Era il 2 novembre 1943: le SS entrarono nella sinagoga e costrinsero il custode a convocare tutta la comunità per il giorno seguente. Il 3 novembre scattò la retata: quella mattina e i giorni seguenti furono catturate 261 persone. Finirono tutte ad Auschwitz, di queste tornarono a casa solo in 13. Ogni anno, dal 2010, la Comunità di Sant’Egidio, la Comunità Ebraica e il Centro culturale Primo Levi convocano la città in una marcia che ripercorre il tragitto compiuto dalle donne, uomini, bambini che furono catturati quella mattina del ‘43.

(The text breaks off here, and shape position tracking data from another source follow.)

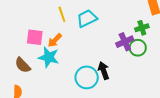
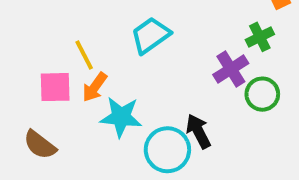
yellow line: (62, 14) -> (84, 55), moved
green circle: (138, 48) -> (262, 94), moved
cyan star: (49, 57) -> (121, 117), moved

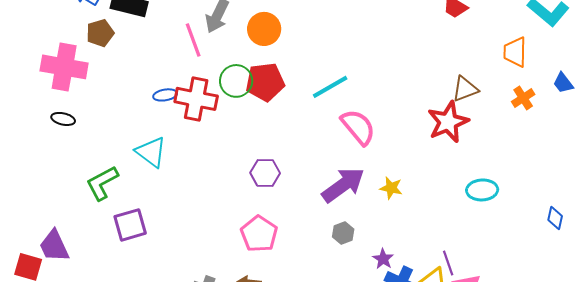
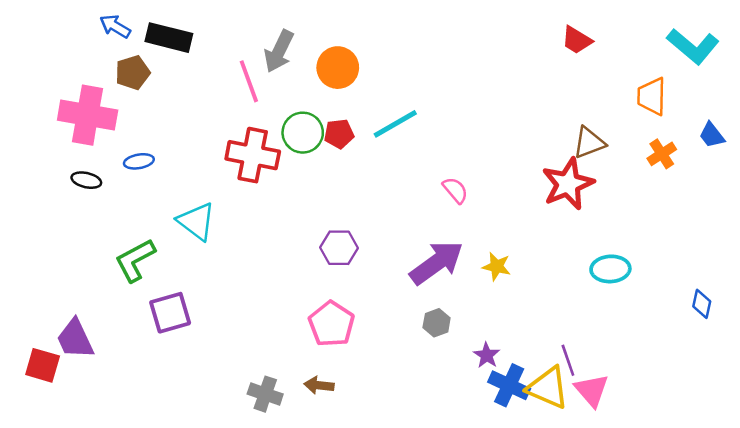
red pentagon: (265, 82) -> (339, 134), size x0.6
cyan line: (330, 87) -> (395, 124), moved
blue ellipse: (165, 95) -> (139, 161), moved
pink semicircle: (358, 127) -> (455, 190), size x0.6

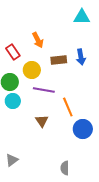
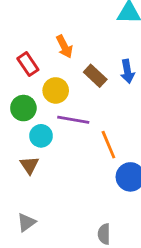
brown rectangle: (59, 60) -> (95, 76), turned 49
cyan circle: (13, 101) -> (41, 136), moved
brown triangle: (42, 121) -> (29, 165), moved

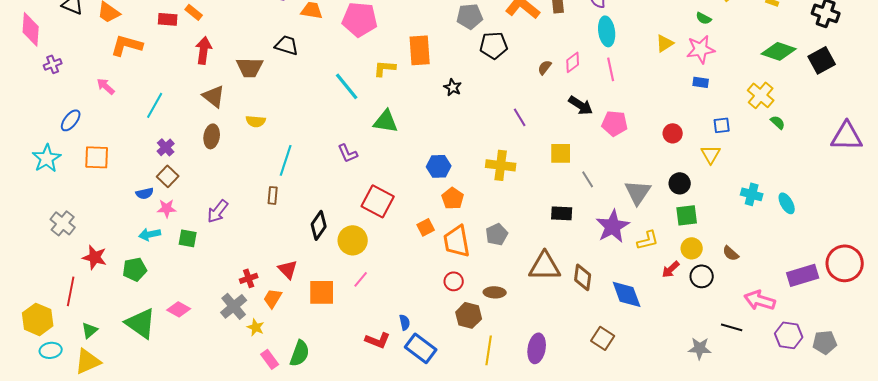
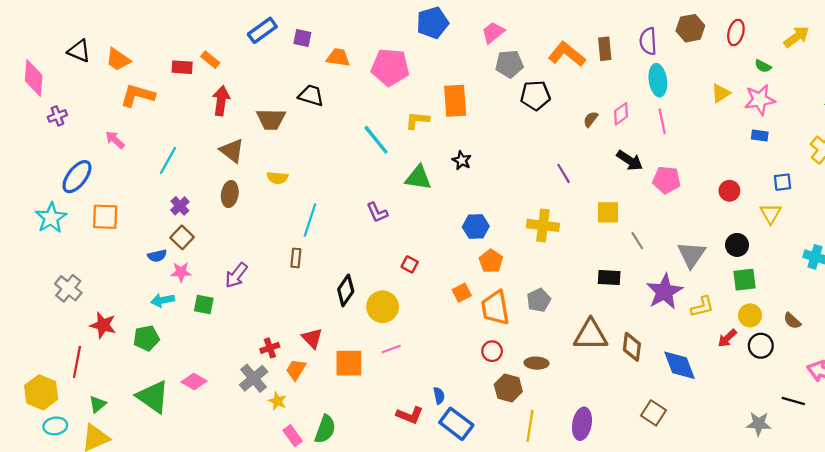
black star: (453, 87) -> (462, 160), moved
blue ellipse: (71, 120) -> (77, 177), size x1.4
red square: (378, 201) -> (410, 264), size x0.5
pink line: (361, 279) -> (391, 349), turned 30

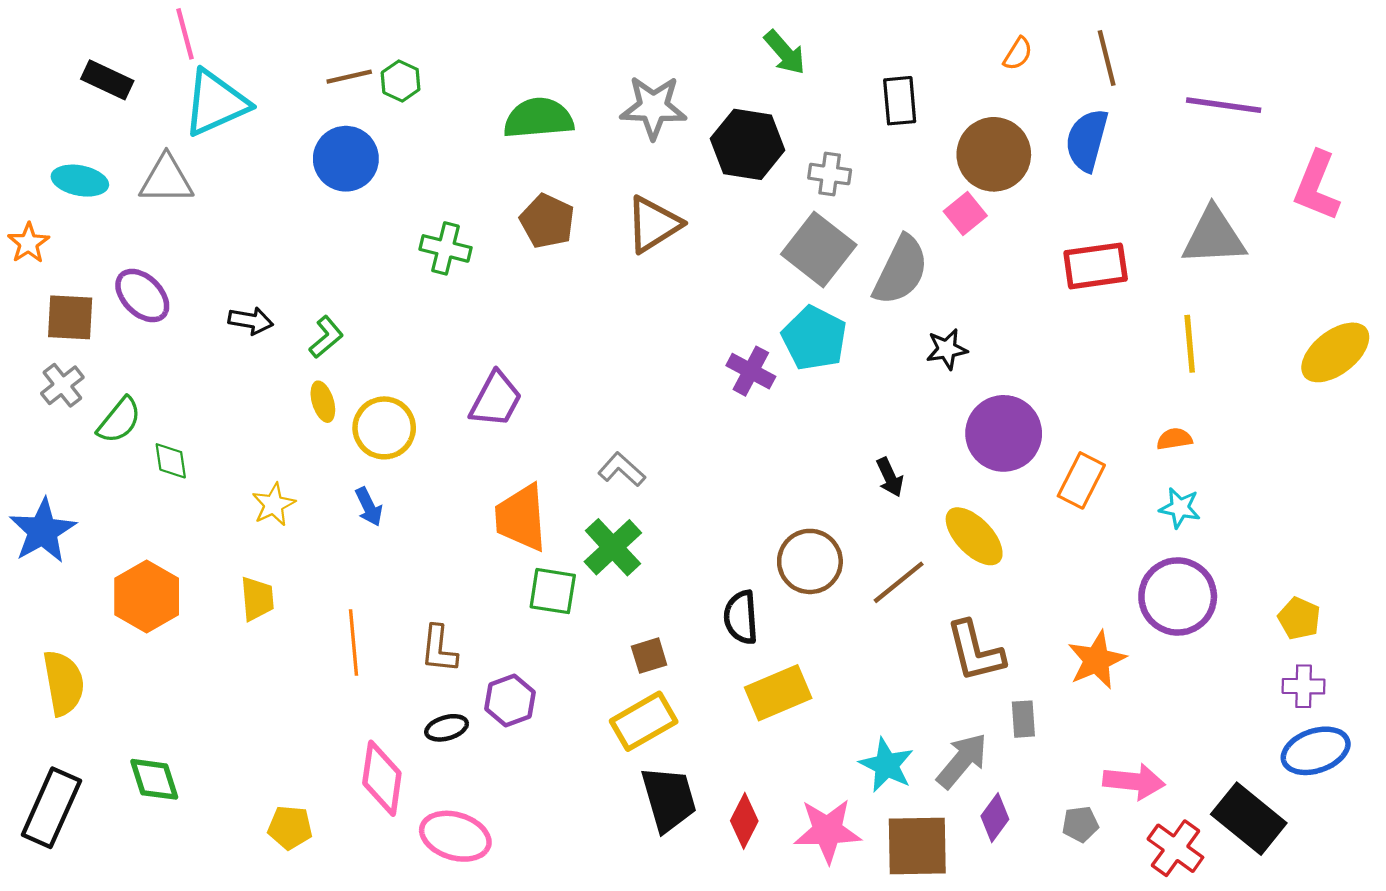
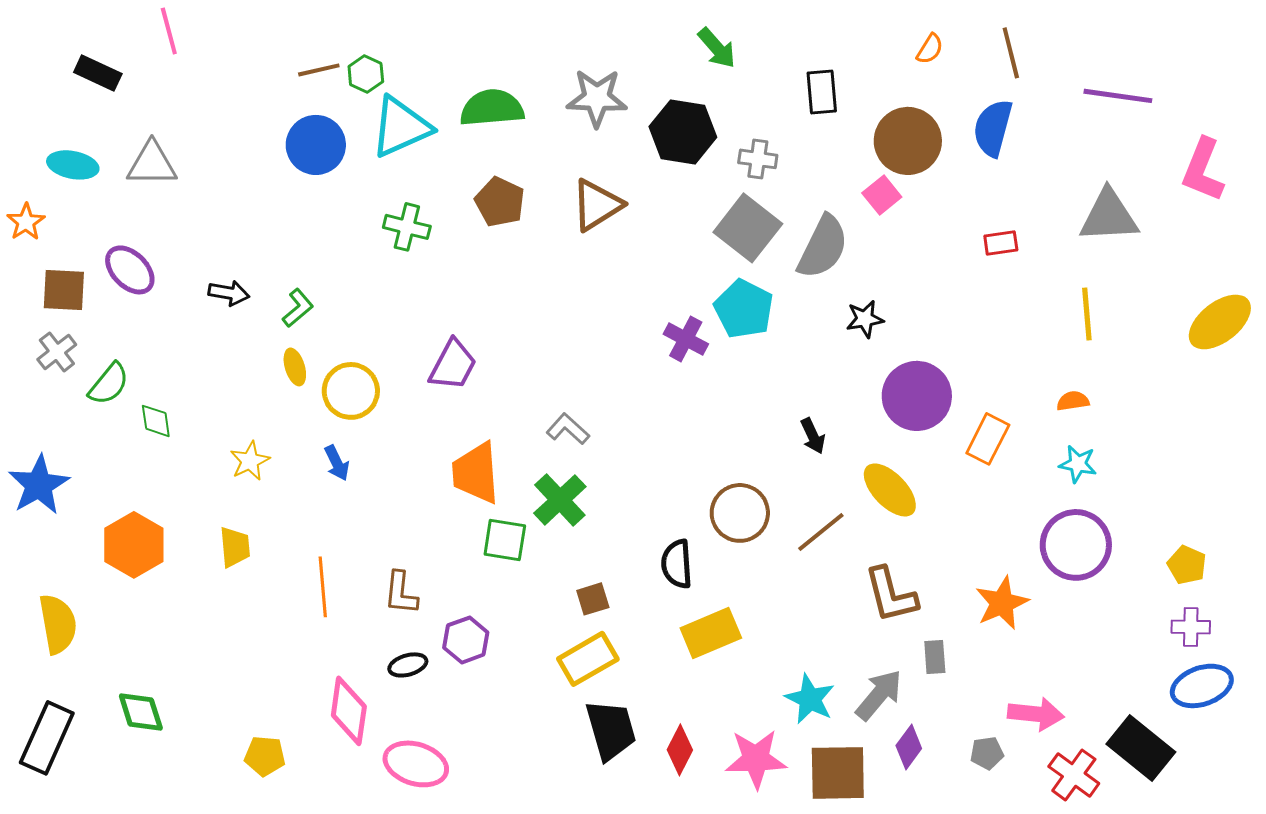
cyan triangle: (216, 103) -> (401, 127), moved
red rectangle: (1096, 266) -> (1001, 243), size x0.6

Alla marcia hanno partecipato anche il Prefetto, i rappresentanti degli enti locali e della Curia arcivescovile, i presidenti della Comunità Ebraica e del Centro Primo Levi. Giuseppe Momigliano, rabbino capo di Genova e presidente dell’Assemblea rabbinica italiana, ha ringraziato per la vicinanza e ha guardato alle persone raccolte nella sinagoga: “Oggi – ha detto – ricordando la Shoah, diventiamo più sensibili alle difficoltà della gente del nostro tempo. La Bibbia insegna che una società che si chiude e non è capace di accogliere gli altri, è una società senza futuro”.

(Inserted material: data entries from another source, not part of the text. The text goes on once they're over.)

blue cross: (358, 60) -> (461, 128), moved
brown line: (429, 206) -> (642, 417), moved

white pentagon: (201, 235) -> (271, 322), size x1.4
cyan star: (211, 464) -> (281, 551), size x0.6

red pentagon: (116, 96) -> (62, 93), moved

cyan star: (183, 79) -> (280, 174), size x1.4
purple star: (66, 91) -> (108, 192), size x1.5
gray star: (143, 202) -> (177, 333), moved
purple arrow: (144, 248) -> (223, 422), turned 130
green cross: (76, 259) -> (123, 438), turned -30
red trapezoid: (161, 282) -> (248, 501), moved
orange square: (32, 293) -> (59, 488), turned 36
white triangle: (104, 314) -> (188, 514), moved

Andrea Chiappori, della Comunità di Sant’Egidio di Genova, ha ricordato come la deportazione degli ebrei nacque da una manifestazione di odio e violenza improvvisa e feroce: “Gli ebrei furono lasciati soli – ha spiegato – e questo ci insegna che anche altri gruppi di persone possono incorrere in un triste destino, se lasciati soli. Isolare qualcuno è sempre una colpa, un errore, la premessa di qualcosa di grave”.